Les jeunes agriculteurs ne se sentent pas toujours soutenus par la PAC. Avez-vous un message à leur faire passer ?

La Belgique a demandé que la PAC fournisse des instruments suffisamment forts pour accroître la durabilité de nos entreprises agricoles et horticoles. En outre, il est essentiel que nous puissions offrir un soutien suffisant aux jeunes afin d’assurer la pérennité de notre agriculture à long terme. Les États membres peuvent proposer des mesures d’aides aux jeunes, notamment en les soutenant activement dans leurs activités commerciales.

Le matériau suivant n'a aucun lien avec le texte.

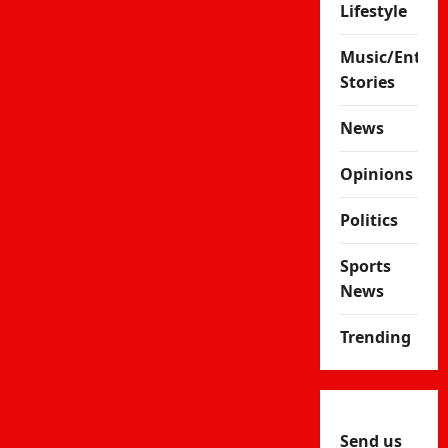
Lifestyle
Music/Enter
Stories
News
Opinions
Politics
Sports
News
Trending
Send us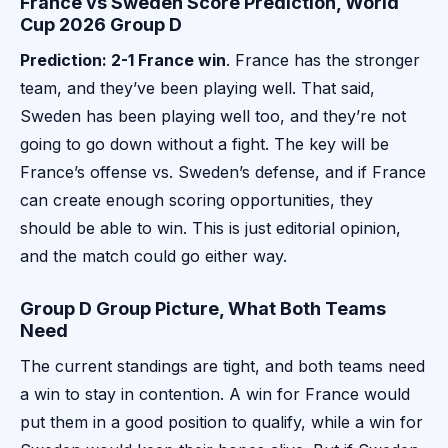
France vs Sweden Score Prediction, World
Cup 2026 Group D
Prediction: 2-1 France win
. France has the stronger
team, and they’ve been playing well. That said,
Sweden has been playing well too, and they’re not
going to go down without a fight. The key will be
France’s offense vs. Sweden’s defense, and if France
can create enough scoring opportunities, they
should be able to win. This is just editorial opinion,
and the match could go either way.
Group D Group Picture, What Both Teams
Need
The current standings are tight, and both teams need
a win to stay in contention. A win for France would
put them in a good position to qualify, while a win for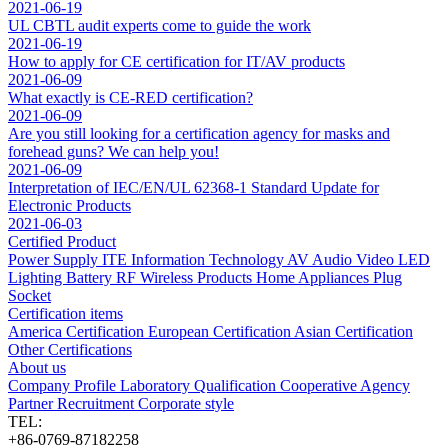
2021-06-19
UL CBTL audit experts come to guide the work
2021-06-19
How to apply for CE certification for IT/AV products
2021-06-09
What exactly is CE-RED certification?
2021-06-09
Are you still looking for a certification agency for masks and
forehead guns? We can help you!
2021-06-09
Interpretation of IEC/EN/UL 62368-1 Standard Update for
Electronic Products
2021-06-03
Certified Product
Power Supply
ITE Information Technology
AV Audio Video
LED
Lighting
Battery
RF Wireless Products
Home Appliances
Plug
Socket
Certification items
America Certification
European Certification
Asian Certification
Other Certifications
About us
Company Profile
Laboratory
Qualification
Cooperative Agency
Partner
Recruitment
Corporate style
TEL:
+86-0769-87182258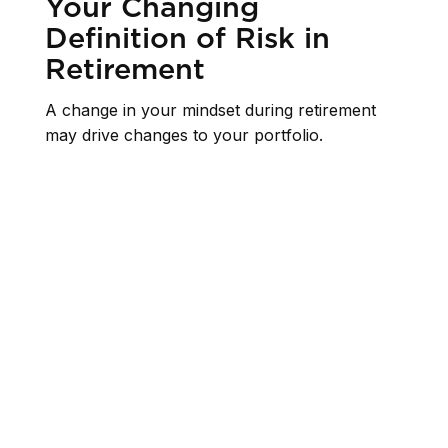
Your Changing
Definition of Risk in
Retirement
A change in your mindset during retirement
may drive changes to your portfolio.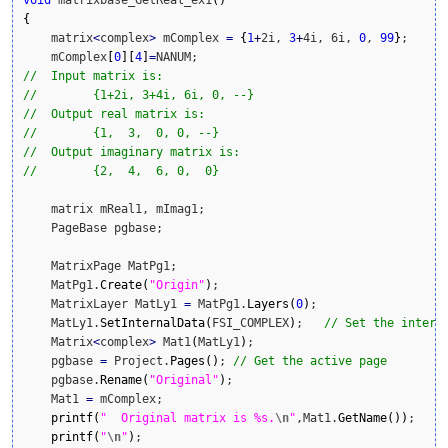
void
 matrixbase_GetReal_ex1
(
)
{
    matrix
<
complex
>
 mComplex 
=
{
1
+
2i, 
3
+
4i, 6i, 
0
, 
99
}
;

    mComplex
[
0
]
[
4
]
=
//  Input matrix is:
//        {1+2i, 3+4i, 6i, 0, --}
//  Output real matrix is:
//        {1,  3,  0, 0, --}
//  Output imaginary matrix is:
//        {2,  4,  6, 0,  0}
    matrix mReal1, mImag1;

    PageBase pgbase;

    MatrixPage MatPg1;

    MatPg1.
Create
(
"Origin"
)
;

    MatrixLayer MatLy1 
=
 MatPg1.
Layers
(
0
)
;

    MatLy1.
SetInternalData
(
FSI_COMPLEX
)
;   
// Set the intern
    Matrix
<
complex
>
 Mat1
(
MatLy1
)
;

    pgbase 
=
 Project.
Pages
(
)
; 
// Get the active page
    pgbase.
Rename
(
"Original"
)
;

    Mat1 
=
 mComplex;

printf
(
"  Original matrix is %s.
\n
"
,Mat1.
GetName
(
)
)
;

printf
(
"
\n
"
)
;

En outre, la possibilité d’accorder des aides aux agriculteurs qui doivent adapter leurs exploitations à de nouvelles normes juridiques, par exemple dans le domaine de l’environnement, a été introduite. De même, il est important que nous disposions de suffisamment d’outils pour accompagner les agriculteurs qui souhaitent changer ou diversifier leur modèle. Il y a maintenant plus de soutien pour la formation et les conseils aux exploitations.

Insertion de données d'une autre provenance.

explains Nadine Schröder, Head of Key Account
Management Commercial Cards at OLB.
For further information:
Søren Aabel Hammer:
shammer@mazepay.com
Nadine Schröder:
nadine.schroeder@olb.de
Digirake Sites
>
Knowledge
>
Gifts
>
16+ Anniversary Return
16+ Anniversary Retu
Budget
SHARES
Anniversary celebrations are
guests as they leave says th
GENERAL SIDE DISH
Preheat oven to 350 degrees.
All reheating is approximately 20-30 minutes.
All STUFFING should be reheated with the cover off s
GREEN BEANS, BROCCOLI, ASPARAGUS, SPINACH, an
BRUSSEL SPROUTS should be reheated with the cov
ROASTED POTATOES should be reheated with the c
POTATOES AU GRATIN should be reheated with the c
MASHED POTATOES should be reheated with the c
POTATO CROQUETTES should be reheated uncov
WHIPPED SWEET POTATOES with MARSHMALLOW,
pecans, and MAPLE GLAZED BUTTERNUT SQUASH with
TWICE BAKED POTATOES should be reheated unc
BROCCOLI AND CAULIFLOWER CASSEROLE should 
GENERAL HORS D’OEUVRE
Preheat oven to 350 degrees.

Au cours des négociations, notre pays a fortement plaidé en faveur d’une politique plus simple, plus résiliente et plus prompte à réagir en cas de crise. Il est important que le cadre européen de la PAC puisse offrir aux États membres la souplesse nécessaire pour atteindre les objectifs qui seront fixés dans les plans stratégiques.

Comment voyez-vous les relations entre l’agriculture d’un côté et la nature et l’environnement de l’autre ?

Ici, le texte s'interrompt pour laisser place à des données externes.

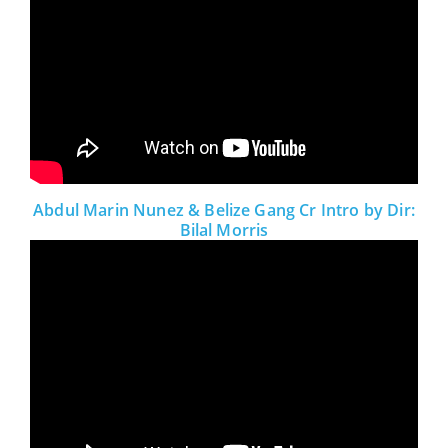
Abdul Marin Nunez & Belize Gang Cr Intro by Dir:
Bilal Morris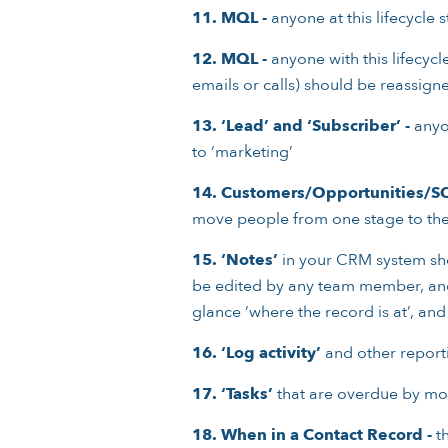
11.
MQL -
anyone at this lifecycle
12.
MQL -
anyone with this lifecycl
emails or calls) should be reassign
13.
‘Lead’ and ‘Subscriber’ -
anyon
to ‘marketing’
14.
Customers/Opportunities/S
move people from one stage to the
15.
‘Notes’
in your CRM system sho
be edited by any team member, and ‘p
glance ‘where the record is at’, and
16.
‘Log activity’
and other reporti
17.
‘Tasks’
that are overdue by mor
18.
When in a Contact Record -
th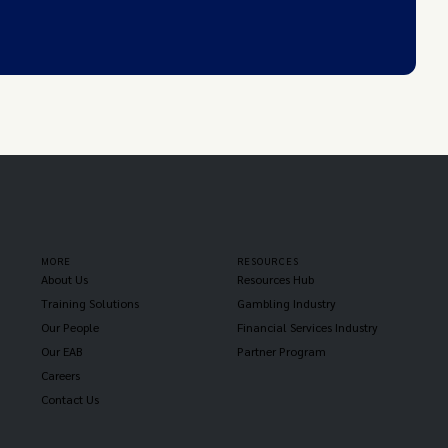
MORE
RESOURCES
About Us
Resources Hub
Training Solutions
Gambling Industry
Our People
Financial Services Industry
Our EAB
Partner Program
Careers
Contact Us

Où que ce soit dans le monde, il est important de trouver un juste équilibre entre la nature et l’agriculture. Il est important de ne pas s’opposer à l’agriculture. La production agricole est synonyme de durabilité. Certaines personnes une image négative et incorrecte de l’agriculture, mais la crise sanitaire a, une fois de plus, montré combien le secteur agricole est essentiel. Le secteur primaire est d’une importance cruciale, raison pour laquelle il convient de lui apporter le soutien qu’il requiert.